#### What the exercise asks
Keeping every word the same, return the listing from its first line until the line holding "In definitiva si" has been returned as well.

══ Available data ══

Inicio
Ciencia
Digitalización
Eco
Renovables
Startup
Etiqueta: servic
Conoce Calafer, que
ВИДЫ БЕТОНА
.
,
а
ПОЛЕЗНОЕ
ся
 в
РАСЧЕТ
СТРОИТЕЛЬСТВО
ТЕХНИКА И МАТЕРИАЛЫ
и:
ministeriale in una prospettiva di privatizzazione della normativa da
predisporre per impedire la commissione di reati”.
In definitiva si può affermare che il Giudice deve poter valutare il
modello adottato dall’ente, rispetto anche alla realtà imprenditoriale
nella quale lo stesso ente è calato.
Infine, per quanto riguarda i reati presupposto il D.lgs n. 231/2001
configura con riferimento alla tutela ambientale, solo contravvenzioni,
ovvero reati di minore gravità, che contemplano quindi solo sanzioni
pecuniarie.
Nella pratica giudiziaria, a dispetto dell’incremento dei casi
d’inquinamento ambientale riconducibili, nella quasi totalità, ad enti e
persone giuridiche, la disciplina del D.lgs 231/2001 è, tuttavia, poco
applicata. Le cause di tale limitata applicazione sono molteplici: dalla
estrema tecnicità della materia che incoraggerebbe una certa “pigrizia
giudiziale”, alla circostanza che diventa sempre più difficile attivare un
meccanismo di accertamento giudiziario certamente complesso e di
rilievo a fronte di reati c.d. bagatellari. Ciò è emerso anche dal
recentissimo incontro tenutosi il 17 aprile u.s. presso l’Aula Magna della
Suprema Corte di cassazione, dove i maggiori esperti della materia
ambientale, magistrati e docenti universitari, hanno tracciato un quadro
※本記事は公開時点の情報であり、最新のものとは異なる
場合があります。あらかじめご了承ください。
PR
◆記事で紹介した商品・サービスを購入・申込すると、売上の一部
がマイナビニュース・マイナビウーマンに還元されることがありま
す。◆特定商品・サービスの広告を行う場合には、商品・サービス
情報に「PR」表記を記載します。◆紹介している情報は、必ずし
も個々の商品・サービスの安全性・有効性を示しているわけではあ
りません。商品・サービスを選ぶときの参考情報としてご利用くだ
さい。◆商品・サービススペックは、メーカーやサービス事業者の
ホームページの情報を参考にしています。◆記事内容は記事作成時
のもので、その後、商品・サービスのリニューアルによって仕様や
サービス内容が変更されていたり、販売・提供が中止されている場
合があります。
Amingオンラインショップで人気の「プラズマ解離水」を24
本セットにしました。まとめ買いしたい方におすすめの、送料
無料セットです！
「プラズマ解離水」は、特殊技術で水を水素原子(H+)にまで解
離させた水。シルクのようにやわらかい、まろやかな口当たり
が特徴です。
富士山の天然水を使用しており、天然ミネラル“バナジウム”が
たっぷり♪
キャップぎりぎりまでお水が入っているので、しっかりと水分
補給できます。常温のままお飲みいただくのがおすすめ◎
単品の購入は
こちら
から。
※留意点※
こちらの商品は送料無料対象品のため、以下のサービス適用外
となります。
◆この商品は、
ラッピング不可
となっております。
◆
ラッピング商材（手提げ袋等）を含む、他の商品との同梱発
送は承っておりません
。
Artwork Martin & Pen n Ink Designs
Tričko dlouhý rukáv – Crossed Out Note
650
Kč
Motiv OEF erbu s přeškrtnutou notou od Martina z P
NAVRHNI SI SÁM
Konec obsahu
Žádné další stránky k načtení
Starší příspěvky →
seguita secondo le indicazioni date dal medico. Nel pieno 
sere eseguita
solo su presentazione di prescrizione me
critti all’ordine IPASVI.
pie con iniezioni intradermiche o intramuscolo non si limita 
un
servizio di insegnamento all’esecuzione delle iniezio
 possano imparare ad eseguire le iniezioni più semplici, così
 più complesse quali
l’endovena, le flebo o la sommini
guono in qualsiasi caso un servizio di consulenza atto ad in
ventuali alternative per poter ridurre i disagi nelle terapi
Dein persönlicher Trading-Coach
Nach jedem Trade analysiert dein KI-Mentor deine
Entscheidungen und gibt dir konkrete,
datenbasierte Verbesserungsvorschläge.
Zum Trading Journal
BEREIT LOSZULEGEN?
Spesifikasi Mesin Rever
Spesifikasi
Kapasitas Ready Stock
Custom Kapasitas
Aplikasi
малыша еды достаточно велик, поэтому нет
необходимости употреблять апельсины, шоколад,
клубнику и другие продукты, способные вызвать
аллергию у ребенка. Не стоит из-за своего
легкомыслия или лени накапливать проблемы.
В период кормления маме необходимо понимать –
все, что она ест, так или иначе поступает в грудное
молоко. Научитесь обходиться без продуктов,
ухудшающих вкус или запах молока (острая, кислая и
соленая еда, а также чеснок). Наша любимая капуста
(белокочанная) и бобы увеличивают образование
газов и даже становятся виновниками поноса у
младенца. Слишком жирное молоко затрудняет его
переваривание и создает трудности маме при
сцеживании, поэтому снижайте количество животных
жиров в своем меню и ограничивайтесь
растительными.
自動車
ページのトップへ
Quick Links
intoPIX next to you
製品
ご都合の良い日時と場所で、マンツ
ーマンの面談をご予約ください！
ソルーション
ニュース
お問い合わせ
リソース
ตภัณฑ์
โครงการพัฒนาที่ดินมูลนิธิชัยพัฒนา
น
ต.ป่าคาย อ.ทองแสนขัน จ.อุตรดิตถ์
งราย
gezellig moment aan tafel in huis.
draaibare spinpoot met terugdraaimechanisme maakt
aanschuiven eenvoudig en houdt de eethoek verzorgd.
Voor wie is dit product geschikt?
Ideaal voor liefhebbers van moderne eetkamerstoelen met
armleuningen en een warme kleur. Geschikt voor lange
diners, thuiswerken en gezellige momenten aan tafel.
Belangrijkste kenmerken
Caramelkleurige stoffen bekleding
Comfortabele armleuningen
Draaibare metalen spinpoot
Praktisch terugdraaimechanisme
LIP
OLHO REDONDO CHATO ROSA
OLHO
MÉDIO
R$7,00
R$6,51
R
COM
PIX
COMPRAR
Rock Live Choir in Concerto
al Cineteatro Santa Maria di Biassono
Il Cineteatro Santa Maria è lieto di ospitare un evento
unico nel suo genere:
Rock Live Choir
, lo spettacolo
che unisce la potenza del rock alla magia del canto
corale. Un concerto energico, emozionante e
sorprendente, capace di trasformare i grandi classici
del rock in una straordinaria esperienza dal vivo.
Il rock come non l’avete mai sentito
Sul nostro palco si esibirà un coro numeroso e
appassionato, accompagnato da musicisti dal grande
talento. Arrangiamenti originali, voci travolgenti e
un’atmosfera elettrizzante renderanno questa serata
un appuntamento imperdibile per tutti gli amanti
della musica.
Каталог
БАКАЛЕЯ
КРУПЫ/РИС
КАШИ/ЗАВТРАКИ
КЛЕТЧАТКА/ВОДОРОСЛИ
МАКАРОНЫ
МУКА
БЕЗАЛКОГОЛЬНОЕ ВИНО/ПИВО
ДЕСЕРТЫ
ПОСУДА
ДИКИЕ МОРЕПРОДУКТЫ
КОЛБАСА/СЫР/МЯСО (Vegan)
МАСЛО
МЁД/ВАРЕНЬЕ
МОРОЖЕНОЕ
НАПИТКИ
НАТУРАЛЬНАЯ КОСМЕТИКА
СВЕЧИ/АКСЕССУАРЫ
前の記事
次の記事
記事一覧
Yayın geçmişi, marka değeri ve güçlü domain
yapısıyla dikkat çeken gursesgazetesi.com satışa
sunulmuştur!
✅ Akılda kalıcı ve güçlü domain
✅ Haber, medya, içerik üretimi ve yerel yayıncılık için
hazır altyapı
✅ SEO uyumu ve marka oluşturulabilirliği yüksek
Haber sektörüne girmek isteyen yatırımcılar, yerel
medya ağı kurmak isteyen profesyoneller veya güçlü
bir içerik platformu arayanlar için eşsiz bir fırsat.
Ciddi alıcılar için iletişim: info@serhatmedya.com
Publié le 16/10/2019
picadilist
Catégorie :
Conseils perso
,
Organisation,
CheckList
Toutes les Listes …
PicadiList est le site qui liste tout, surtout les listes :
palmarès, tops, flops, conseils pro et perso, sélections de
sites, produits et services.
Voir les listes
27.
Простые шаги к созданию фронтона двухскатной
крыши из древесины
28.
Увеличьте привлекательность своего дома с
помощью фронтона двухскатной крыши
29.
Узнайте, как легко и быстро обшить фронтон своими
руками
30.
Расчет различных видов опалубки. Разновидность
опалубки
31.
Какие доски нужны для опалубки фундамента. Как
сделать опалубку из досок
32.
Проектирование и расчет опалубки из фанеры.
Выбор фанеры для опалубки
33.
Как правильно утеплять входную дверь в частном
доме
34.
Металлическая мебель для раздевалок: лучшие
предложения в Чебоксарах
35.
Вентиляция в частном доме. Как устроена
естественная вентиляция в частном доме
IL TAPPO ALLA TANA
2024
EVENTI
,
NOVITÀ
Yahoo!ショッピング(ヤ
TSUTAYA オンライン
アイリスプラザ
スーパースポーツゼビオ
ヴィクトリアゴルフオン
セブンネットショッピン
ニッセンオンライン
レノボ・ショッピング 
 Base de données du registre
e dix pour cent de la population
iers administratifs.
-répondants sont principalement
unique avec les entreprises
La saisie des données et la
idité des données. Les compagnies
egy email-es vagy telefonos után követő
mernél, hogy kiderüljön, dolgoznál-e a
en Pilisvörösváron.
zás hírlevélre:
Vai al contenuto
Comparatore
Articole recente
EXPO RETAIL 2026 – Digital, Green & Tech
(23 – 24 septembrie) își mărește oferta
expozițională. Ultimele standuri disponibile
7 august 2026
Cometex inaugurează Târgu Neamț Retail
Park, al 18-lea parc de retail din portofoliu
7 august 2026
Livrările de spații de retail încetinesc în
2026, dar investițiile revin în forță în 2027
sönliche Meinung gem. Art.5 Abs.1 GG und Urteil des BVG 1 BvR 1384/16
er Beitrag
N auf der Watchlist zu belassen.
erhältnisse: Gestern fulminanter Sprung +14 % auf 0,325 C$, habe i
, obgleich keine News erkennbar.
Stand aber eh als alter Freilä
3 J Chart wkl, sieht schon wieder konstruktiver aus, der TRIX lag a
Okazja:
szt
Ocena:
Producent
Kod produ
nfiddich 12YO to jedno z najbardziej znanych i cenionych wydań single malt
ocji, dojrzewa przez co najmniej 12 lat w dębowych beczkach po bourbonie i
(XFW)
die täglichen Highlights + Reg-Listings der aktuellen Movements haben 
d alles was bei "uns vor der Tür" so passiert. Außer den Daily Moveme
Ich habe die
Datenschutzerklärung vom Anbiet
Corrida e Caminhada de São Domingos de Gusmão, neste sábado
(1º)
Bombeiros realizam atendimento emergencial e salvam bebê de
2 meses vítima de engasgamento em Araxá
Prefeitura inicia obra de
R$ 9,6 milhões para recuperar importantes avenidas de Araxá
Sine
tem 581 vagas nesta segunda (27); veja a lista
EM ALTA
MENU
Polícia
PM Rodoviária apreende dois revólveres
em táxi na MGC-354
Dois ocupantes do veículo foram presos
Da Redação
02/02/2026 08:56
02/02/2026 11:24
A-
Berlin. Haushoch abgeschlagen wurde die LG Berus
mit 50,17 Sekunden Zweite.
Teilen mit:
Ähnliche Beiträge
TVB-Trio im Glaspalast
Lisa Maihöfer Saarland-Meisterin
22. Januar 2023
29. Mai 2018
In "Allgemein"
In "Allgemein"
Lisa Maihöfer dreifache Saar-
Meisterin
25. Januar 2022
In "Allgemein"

═══

#### Result of the exercise
Inicio
Ciencia
Digitalización
Eco
Renovables
Startup
Etiqueta: servic
Conoce Calafer, que
ВИДЫ БЕТОНА
.
,
а
ПОЛЕЗНОЕ
ся
 в
РАСЧЕТ
СТРОИТЕЛЬСТВО
ТЕХНИКА И МАТЕРИАЛЫ
и:
ministeriale in una prospettiva di privatizzazione della normativa da
predisporre per impedire la commissione di reati”.
In definitiva si può affermare che il Giudice deve poter valutare il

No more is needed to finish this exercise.